AOT’s silent failure mode is attention dilution. A prompt with 50 marginally-relevant chunks scores worse than the same prompt with 8 carefully-chosen ones, even though the second prompt is missing 42 candidates the first one had. Recall doesn’t translate to answer quality past a point; precision in what you load is the underrated lever.

JIT’s silent failure mode is tool-loop drift. Models can over-search, re-query in circles, or fetch chunks they don’t end up using. Both behaviors cost tokens and inflate latency. Mitigations: tight step caps, an explicit “no-progress” detector (two identical tool calls in a row = abort), and judging the model’s tool-use efficiency as a first-class eval metric alongside answer quality.

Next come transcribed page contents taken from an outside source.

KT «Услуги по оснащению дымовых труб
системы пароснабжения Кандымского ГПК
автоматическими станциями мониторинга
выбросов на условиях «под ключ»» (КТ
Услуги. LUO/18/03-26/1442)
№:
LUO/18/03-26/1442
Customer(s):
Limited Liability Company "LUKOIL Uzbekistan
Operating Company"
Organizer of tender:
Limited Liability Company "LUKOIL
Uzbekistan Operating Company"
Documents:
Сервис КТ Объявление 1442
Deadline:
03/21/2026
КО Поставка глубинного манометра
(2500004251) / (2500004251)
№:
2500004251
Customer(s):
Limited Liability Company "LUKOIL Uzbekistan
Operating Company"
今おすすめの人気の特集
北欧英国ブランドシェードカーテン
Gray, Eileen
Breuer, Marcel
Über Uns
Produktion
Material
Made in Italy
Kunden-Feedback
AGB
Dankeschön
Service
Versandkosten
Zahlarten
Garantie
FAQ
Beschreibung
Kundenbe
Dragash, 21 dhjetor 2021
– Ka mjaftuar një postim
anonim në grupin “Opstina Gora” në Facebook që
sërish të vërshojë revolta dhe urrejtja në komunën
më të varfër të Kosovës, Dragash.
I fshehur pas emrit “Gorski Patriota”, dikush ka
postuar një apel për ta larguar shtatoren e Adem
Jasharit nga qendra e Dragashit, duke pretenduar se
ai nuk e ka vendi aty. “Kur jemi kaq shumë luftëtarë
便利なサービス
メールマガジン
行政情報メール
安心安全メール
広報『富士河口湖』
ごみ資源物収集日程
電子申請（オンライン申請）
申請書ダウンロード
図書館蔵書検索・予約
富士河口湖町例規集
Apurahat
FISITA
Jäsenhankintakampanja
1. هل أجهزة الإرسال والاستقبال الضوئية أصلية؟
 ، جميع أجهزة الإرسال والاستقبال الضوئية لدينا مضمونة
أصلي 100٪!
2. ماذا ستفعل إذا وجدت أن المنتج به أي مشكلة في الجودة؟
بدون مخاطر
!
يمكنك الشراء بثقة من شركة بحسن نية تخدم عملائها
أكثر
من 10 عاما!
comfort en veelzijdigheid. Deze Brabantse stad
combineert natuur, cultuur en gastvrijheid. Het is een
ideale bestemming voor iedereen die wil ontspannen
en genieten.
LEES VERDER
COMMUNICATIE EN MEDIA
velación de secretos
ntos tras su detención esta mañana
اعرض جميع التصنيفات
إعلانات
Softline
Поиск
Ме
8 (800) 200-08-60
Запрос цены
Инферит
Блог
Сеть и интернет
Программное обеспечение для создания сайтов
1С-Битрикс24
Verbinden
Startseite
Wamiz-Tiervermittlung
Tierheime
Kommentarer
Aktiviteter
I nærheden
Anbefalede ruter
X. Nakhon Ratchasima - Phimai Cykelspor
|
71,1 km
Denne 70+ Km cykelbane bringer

The KV/prompt cache rewards AOT structure. If the first half of your context is identical across 95% of your traffic, prompt caching on Claude/OpenAI/Gemini will drop your bill on that prefix to a tiny fraction of the uncached rate. JIT tool results arrive at unpredictable positions and don’t cache. Structure your prompt with the stable parts first (system, role, schemas) and the volatile parts (retrieved chunks, user message) at the end; this single rearrangement can move cache hit rate by 20+ points.

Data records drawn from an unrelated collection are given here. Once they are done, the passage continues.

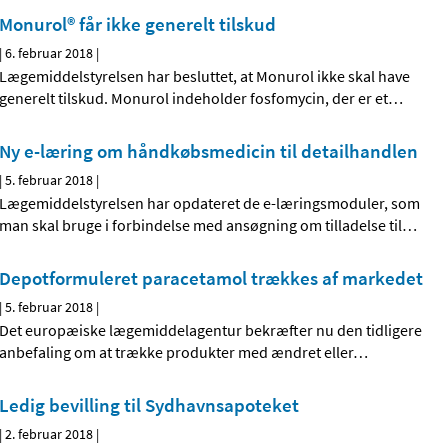
Monurol® får ikke generelt tilskud
|
6. februar 2018
|
Lægemiddelstyrelsen har besluttet, at Monurol ikke skal have
generelt tilskud. Monurol indeholder fosfomycin, der er et
…
Ny e-læring om håndkøbsmedicin til detailhandlen
|
5. februar 2018
|
Lægemiddelstyrelsen har opdateret de e-læringsmoduler, som
man skal bruge i forbindelse med ansøgning om tilladelse til
…
Depotformuleret paracetamol trækkes af markedet
|
5. februar 2018
|
Det europæiske lægemiddelagentur bekræfter nu den tidligere
anbefaling om at trække produkter med ændret eller
…
Ledig bevilling til Sydhavnsapoteket
|
2. februar 2018
|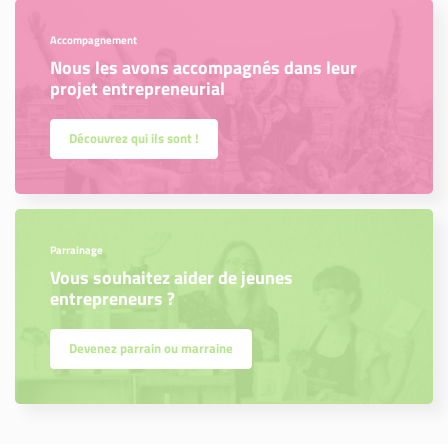
Accompagnement
Nous les avons accompagnés dans leur
projet entrepreneurial
Découvrez qui ils sont !
Parrainage
Vous souhaitez aider de jeunes
entrepreneurs ?
Devenez parrain ou marraine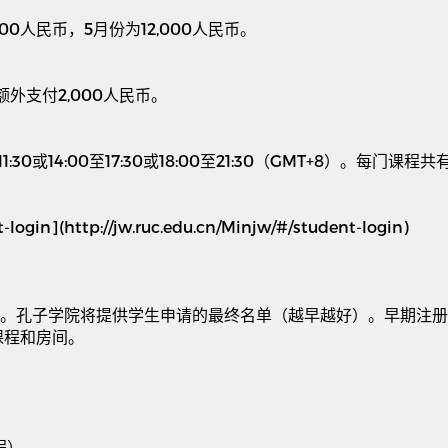
000
人民币，
5
月份为
12,000
人民币。
额外支付
2,000
人民币。
11:30
或
14:00
至
17:30
或
18:00
至
21:30
（
GMT+8
）。每门课程共
-login](http://jw.ruc.edu.cn/Minjw/#/student-login)
。孔子学院将提供学生申请的最终名单（越早越好）。早期注册
课程和房间。
。
程）。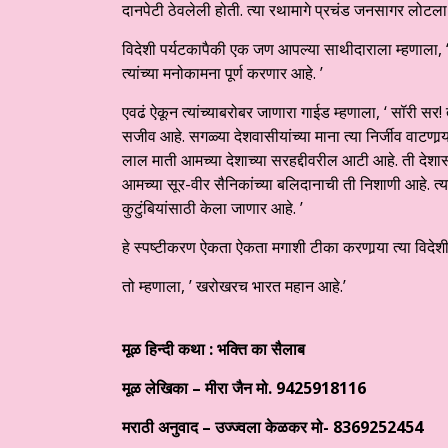
दानपेटी ठेवलेली होती. त्या रथामागे प्रचंड जनसागर लोटला
विदेशी पर्यटकापैकी एक जण आपल्या साथीदाराला म्हणाला, 
त्यांच्या मनोकामना पूर्ण करणार आहे. ’
एवढं ऐकून त्यांच्याबरोबर जाणारा गाईड म्हणाला, ‘ सॉरी स
सजीव आहे. सगळ्या देशवासीयांच्या माना त्या निर्जीव वाटणार
लाल माती आमच्या देशाच्या सरहद्दीवरील आटी आहे. ती देशासाठ
आमच्या सूर-वीर सैनिकांच्या बलिदानाची ती निशाणी आहे. त्या
कुटुंबियांसाठी केला जाणार आहे. ’
हे स्पष्टीकरण ऐकता ऐकता मगाशी टीका करणार्‍या त्या विदेश
तो म्हणाला, ’ खरोखरच भारत महान आहे.’
मूळ हिन्दी कथा : भक्ति का सैलाब
मूळ लेखिका – मीरा जैन मो.
9425918116
मराठी अनुवाद – उज्ज्वला केळकर
मो-
8369252454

Structured payloads beat prose for facts the model needs to use deterministically. “The plan is enterprise” inside a JSON <facts> block is more reliably retrieved than the same sentence buried in a paragraph. The reason is positional: structured fields are at fixed offsets and the model’s attention learns to fetch by key, while prose facts get the same lost-in-the-middle treatment as everything else.

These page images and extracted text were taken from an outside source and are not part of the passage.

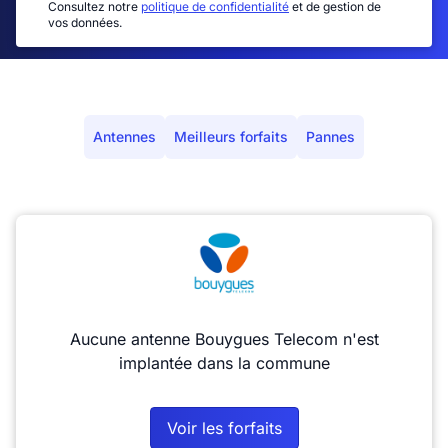
Consultez notre
politique de confidentialité
et de gestion de
vos données.
Antennes
Meilleurs forfaits
Pannes
Aucune antenne Bouygues Telecom n'est
implantée dans la commune
Voir les forfaits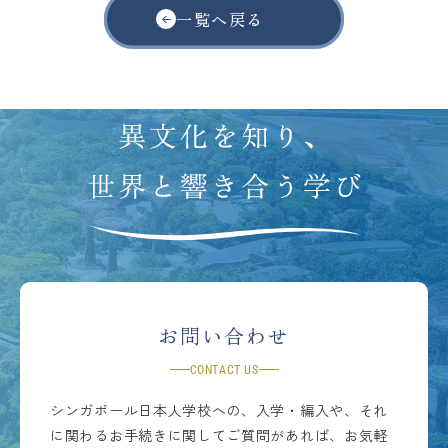
一覧へ戻る
お問い合わせ
CONTACT US
シンガポール日本人学校への、入学・編入や、それ
に関わるお手続きに関してご質問があれば、お気軽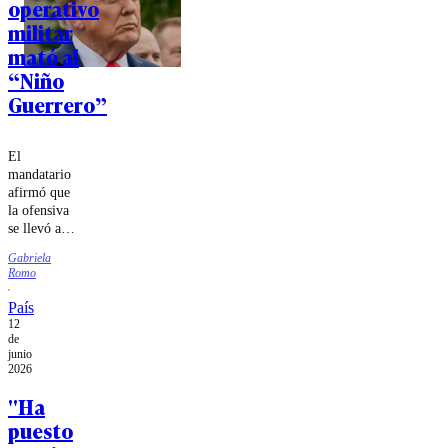
operativo
militar
mató al
“Niño
Guerrero”
El
mandatario
afirmó que
la ofensiva
se llevó a
cabo
Gabriela
mediante
Romo
un ataque
de alta
País
precisión
12
en
de
territorio
junio
2026
venezolano.
"Ha
puesto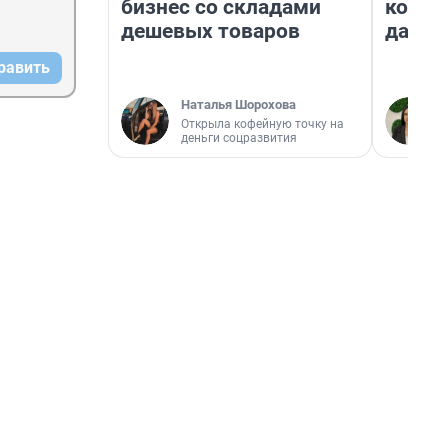
бизнес со складами
косне
дешевых товаров
даже 
равить
Наталья Шорохова
Открыла кофейную точку на
деньги соцразвития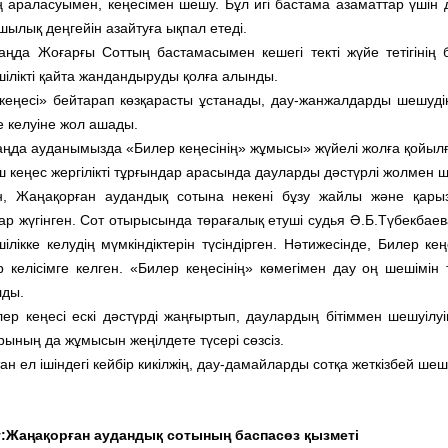
ң араласуымен, кеңесімен шешу. Бұл игі бастама азаматтар үшін де
шылық деңгейін азайтуға ықпал етеді.
таңда Жоғарғы Соттың бастамасымен кешегі текті жүйе тетігінің бі
шілікті қайта жандандыруды қолға алынды.
кеңесі» бейтарап көзқарасты ұстанады, дау-жанжалдарды шешудің
е келуіне жол ашады.
 таңда ауданымызда «Билер кеңесінің» жұмысы» жүйелі жолға қойылғ
 кеңес жергілікті тұрғындар арасында дауларды дәстүрлі жолмен ш
, Жаңақорған аудандық сотына некені бұзу жайлы және қары
р жүгінген. Сот отырысында төрағалық етуші судья Ә.Б.Түбекбаев
шілікке келудің мүмкіндіктерін түсіндірген. Нәтижесінде, Билер ке
р келісімге келген. «Билер кеңесінің» көмегімен дау оң шешімін
лды.
лер кеңесі ескі дәстүрді жаңғыртып, даулардың бітіммен шешуілу
рының да жұмысын жеңілдете түсері сөзсіз.
н ел ішіндегі кейбір кикілжің, дау-дамайларды сотқа жеткізбей ше
:Жаңақорған аудандық сотының баспасөз қызметі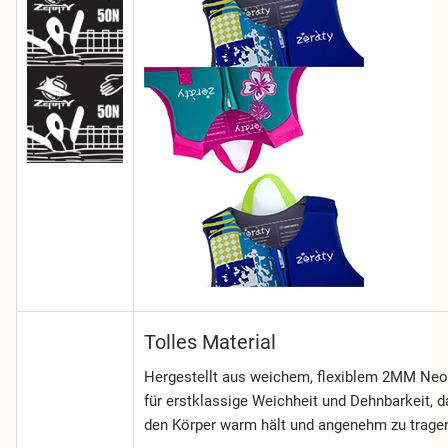
Tolles Material
Hergestellt aus weichem, flexiblem 2MM Ne
für erstklassige Weichheit und Dehnbarkeit, d
den Körper warm hält und angenehm zu tragen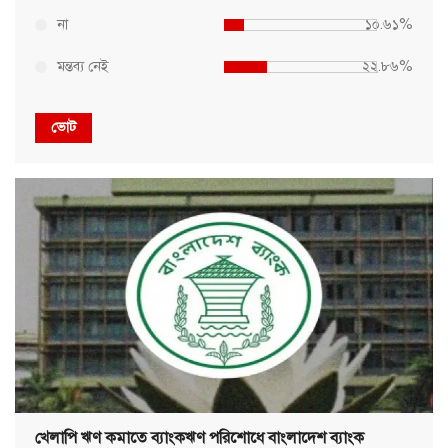
না
১০.৬১%
মন্তব্য নেই
২২.৮৬%
ভোট
খেলাপি ঋণ কমাতে ব্যাংকঋণ পরিশোধে বাংলাদেশ ব্যাংক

Conversation history is the most-ignored context. Multi-turn agents accumulate tool calls, observations, and assistant messages that quickly dominate the window. The naive “include every prior turn” policy is what produces the conversation-grows-until-the-API-rejects-it failure mode. Truncation, summarization, and compaction are the JIT analogues for message history; we’ll spend several articles on them in the Memory subtree.

Eval before, eval after. Every change to the assembly logic — adding a new structured field, reordering chunks, increasing the JIT step cap — should run against the RAG evaluation harness. Context engineering changes are easy to ship and hard to feel in dev; the eval set is the only honest signal.